A trader's path to success is not easy, as the Financial Services and Market Association (FSMA) claims. These businesses need costly, time-consuming, and a lot of training. It is a requirement for traders to take these courses and pay the associated fees. Nevertheless, despite their best efforts, some dealers may not be able to get past these barriers, leaving them empty-handed. Regrettably, these companies continue to profit from the encounter.
Furthermore, the Financial Services and Market Association (FSMA) has drawn attention to situations where certified traders choose to forgo live trading using the company's demo accounts. Traders may only be eligible for commissions after demonstrating profitability in these virtual settings. But since proprietary trading organizations' terms are so ambiguous, it's sometimes impossible for customers to determine how much they may potentially earn in commissions.

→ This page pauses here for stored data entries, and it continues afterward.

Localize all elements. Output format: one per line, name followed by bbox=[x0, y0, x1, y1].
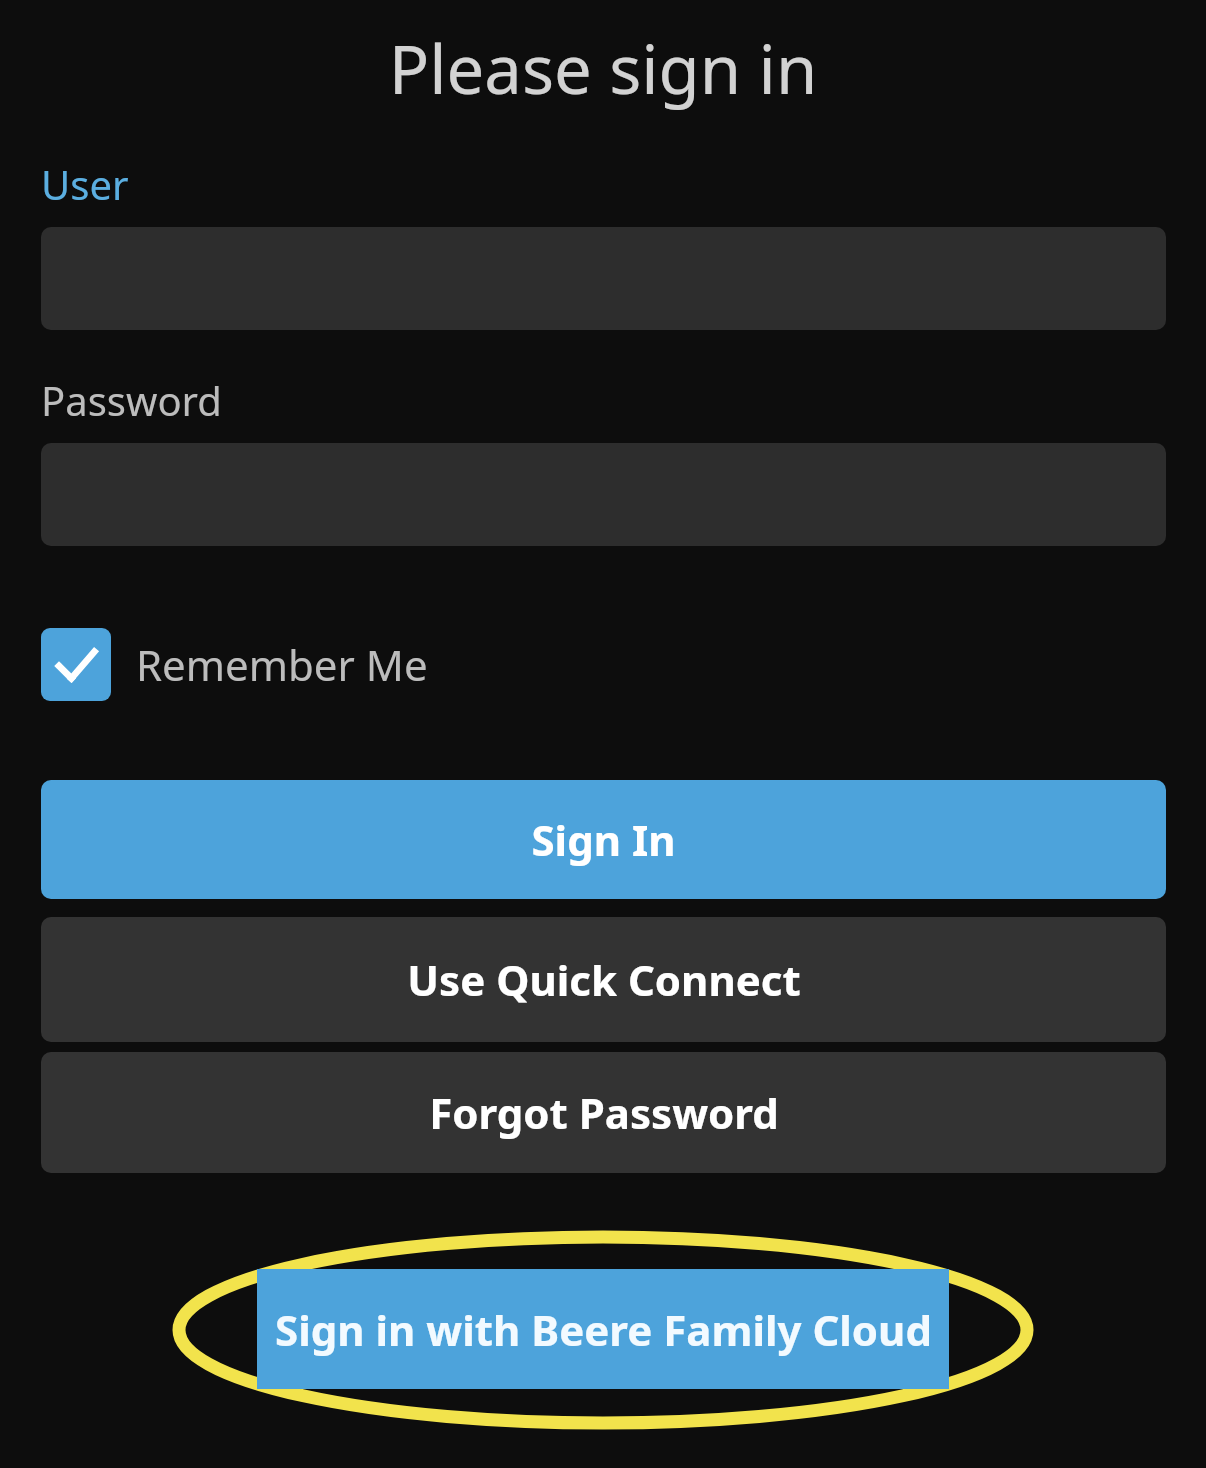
staticText: Forgot Password bbox=[429, 1084, 779, 1141]
button[interactable]: Use Quick Connect bbox=[41, 917, 1166, 1042]
staticText: Remember Me bbox=[136, 636, 428, 693]
staticText: Password bbox=[41, 373, 222, 427]
staticText: Use Quick Connect bbox=[407, 951, 801, 1008]
button[interactable]: Forgot Password bbox=[41, 1052, 1166, 1173]
staticText: Sign In bbox=[531, 811, 676, 868]
staticText: User bbox=[41, 157, 129, 211]
button[interactable]: Remember Me bbox=[41, 628, 428, 701]
button[interactable]: Sign In bbox=[41, 780, 1166, 899]
staticText: Sign in with Beere Family Cloud bbox=[275, 1301, 932, 1358]
staticText: Please sign in bbox=[0, 22, 1206, 113]
button[interactable]: Sign in with Beere Family Cloud bbox=[257, 1269, 949, 1389]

Alongside this trend—which has corresponded with an increase in consumer inquiries—the FSMA has also seen the increased visibility of proprietary trading company marketing across different social media platforms. The fact that some of these businesses even charge for courses designed to help people pass the necessary exams raises concerns about the industry's accessibility and openness.
The FSMA has strongly cautioned against proprietary trading in light of these increased risks. It has also advised consumers to exercise caution while examining associated ecosystems, such as training programs and trading platforms. The allure of the game elements included in these transactions poses a risk as it may push clients to behave hastily and irresponsibly.
The Financial Services and Market Authority (FSMA) has stressed that proprietary trading firms cannot offer financial services. The FSMA stresses that clients must research these firms before doing business with them.
Therefore, the warning from the FSMA serves as a clear reminder of the possible risks associated with the world of proprietary trading. Traders may traverse this complicated terrain with more assurance and awareness by following this advice to the letter and being watchful.
Disclaimer:
The views in this article only represent the author's personal views, and do not constitute investment advice on this platform. This platform does not guarantee the accuracy, completeness and timeliness of the information in the article, and will not be liable for any loss caused by the use of or reliance on the information in the article.